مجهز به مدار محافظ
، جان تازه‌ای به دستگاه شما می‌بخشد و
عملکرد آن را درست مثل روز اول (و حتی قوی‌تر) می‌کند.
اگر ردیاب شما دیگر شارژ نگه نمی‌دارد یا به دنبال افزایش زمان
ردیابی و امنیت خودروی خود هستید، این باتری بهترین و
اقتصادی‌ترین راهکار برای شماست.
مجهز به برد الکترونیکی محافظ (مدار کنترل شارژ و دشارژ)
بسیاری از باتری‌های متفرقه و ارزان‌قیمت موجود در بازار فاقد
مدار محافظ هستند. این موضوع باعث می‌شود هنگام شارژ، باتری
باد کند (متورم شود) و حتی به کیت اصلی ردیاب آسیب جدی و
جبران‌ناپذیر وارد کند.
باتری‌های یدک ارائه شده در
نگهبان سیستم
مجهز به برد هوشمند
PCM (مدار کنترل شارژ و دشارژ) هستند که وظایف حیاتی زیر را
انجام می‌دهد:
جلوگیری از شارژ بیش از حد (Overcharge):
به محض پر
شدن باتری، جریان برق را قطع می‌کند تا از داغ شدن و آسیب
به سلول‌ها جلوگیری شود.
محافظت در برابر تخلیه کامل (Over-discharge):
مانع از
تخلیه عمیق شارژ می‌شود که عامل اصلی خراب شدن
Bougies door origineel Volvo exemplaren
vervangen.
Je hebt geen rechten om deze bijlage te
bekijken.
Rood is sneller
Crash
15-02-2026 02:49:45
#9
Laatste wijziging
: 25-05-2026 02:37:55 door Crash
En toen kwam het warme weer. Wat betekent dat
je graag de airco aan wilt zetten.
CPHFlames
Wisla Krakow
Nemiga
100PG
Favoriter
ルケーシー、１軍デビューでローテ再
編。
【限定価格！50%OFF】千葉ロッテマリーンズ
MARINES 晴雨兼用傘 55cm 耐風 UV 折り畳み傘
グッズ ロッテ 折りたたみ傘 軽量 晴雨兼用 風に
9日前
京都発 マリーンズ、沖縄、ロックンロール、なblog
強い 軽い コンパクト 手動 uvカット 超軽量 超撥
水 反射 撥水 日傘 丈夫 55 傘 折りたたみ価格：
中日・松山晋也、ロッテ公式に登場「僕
────────
Please set down the material above once more, word for word.

EXERCISE RESPONSE –
مجهز به مدار محافظ
، جان تازه‌ای به دستگاه شما می‌بخشد و
عملکرد آن را درست مثل روز اول (و حتی قوی‌تر) می‌کند.
اگر ردیاب شما دیگر شارژ نگه نمی‌دارد یا به دنبال افزایش زمان
ردیابی و امنیت خودروی خود هستید، این باتری بهترین و
اقتصادی‌ترین راهکار برای شماست.
مجهز به برد الکترونیکی محافظ (مدار کنترل شارژ و دشارژ)
بسیاری از باتری‌های متفرقه و ارزان‌قیمت موجود در بازار فاقد
مدار محافظ هستند. این موضوع باعث می‌شود هنگام شارژ، باتری
باد کند (متورم شود) و حتی به کیت اصلی ردیاب آسیب جدی و
جبران‌ناپذیر وارد کند.
باتری‌های یدک ارائه شده در
نگهبان سیستم
مجهز به برد هوشمند
PCM (مدار کنترل شارژ و دشارژ) هستند که وظایف حیاتی زیر را
انجام می‌دهد:
جلوگیری از شارژ بیش از حد (Overcharge):
به محض پر
شدن باتری، جریان برق را قطع می‌کند تا از داغ شدن و آسیب
به سلول‌ها جلوگیری شود.
محافظت در برابر تخلیه کامل (Over-discharge):
مانع از
تخلیه عمیق شارژ می‌شود که عامل اصلی خراب شدن
Bougies door origineel Volvo exemplaren
vervangen.
Je hebt geen rechten om deze bijlage te
bekijken.
Rood is sneller
Crash
15-02-2026 02:49:45
#9
Laatste wijziging
: 25-05-2026 02:37:55 door Crash
En toen kwam het warme weer. Wat betekent dat
je graag de airco aan wilt zetten.
CPHFlames
Wisla Krakow
Nemiga
100PG
Favoriter
ルケーシー、１軍デビューでローテ再
編。
【限定価格！50%OFF】千葉ロッテマリーンズ
MARINES 晴雨兼用傘 55cm 耐風 UV 折り畳み傘
グッズ ロッテ 折りたたみ傘 軽量 晴雨兼用 風に
9日前
京都発 マリーンズ、沖縄、ロックンロール、なblog
強い 軽い コンパクト 手動 uvカット 超軽量 超撥
水 反射 撥水 日傘 丈夫 55 傘 折りたたみ価格：
中日・松山晋也、ロッテ公式に登場「僕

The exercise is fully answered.